**WHAT YOU SHOULD DO:** The listing below contains a span that opens with the line containing "базы данных. Попробуйте зарегистрироваться" and closes with the line containing "Примечание переводчика: в России данный". Return that span exactly.

**THE DATA:**

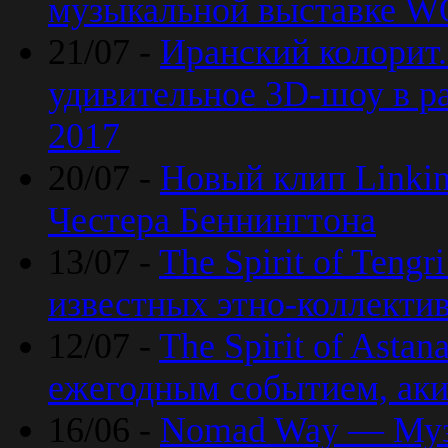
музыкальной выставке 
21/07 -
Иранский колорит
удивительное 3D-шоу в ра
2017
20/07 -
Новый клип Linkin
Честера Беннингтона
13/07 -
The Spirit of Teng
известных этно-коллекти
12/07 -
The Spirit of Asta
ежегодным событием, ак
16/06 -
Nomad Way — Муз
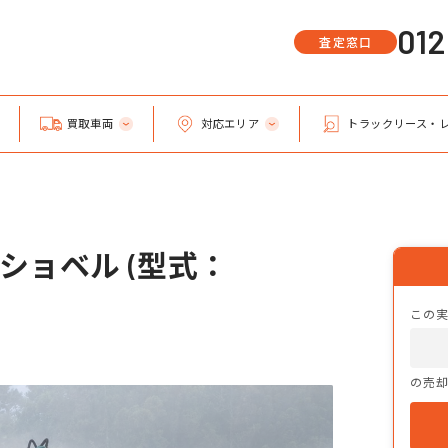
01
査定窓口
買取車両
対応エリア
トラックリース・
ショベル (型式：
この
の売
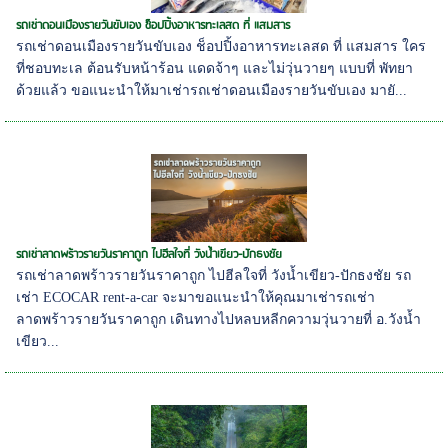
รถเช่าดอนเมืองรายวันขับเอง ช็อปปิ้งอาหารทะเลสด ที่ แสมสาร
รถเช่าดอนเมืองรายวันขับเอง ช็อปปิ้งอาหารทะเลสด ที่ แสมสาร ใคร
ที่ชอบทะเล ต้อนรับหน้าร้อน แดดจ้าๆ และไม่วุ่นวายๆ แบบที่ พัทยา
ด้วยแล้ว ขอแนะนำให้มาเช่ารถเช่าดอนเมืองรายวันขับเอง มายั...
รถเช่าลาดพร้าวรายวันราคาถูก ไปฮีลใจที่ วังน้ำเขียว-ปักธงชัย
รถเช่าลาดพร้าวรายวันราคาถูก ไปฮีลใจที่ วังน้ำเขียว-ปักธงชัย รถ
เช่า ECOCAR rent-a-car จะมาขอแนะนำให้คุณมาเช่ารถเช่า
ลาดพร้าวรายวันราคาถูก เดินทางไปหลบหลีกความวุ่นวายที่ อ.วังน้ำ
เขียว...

...

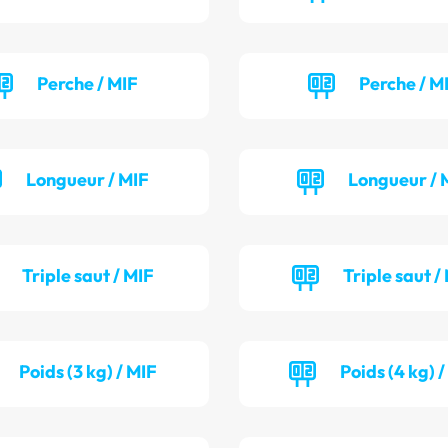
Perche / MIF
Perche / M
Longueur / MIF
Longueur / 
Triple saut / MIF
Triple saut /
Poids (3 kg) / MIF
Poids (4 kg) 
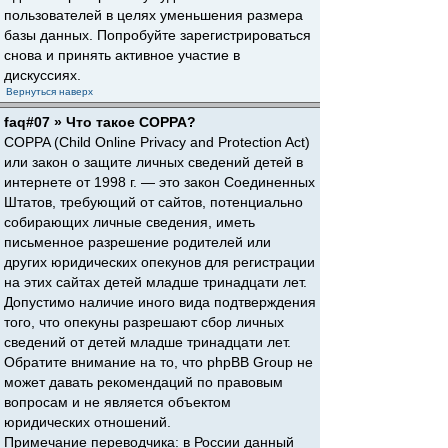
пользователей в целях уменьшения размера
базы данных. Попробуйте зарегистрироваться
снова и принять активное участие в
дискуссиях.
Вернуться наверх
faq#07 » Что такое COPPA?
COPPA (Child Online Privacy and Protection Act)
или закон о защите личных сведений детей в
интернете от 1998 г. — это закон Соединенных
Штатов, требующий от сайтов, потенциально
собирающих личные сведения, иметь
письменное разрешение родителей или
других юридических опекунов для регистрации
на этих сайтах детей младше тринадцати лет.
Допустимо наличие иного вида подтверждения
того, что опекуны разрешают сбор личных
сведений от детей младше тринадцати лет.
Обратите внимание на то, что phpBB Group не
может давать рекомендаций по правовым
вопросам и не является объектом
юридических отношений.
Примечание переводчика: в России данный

**SOLUTION TO THE EXERCISE:**
базы данных. Попробуйте зарегистрироваться
снова и принять активное участие в
дискуссиях.
Вернуться наверх
faq#07 » Что такое COPPA?
COPPA (Child Online Privacy and Protection Act)
или закон о защите личных сведений детей в
интернете от 1998 г. — это закон Соединенных
Штатов, требующий от сайтов, потенциально
собирающих личные сведения, иметь
письменное разрешение родителей или
других юридических опекунов для регистрации
на этих сайтах детей младше тринадцати лет.
Допустимо наличие иного вида подтверждения
того, что опекуны разрешают сбор личных
сведений от детей младше тринадцати лет.
Обратите внимание на то, что phpBB Group не
может давать рекомендаций по правовым
вопросам и не является объектом
юридических отношений.
Примечание переводчика: в России данный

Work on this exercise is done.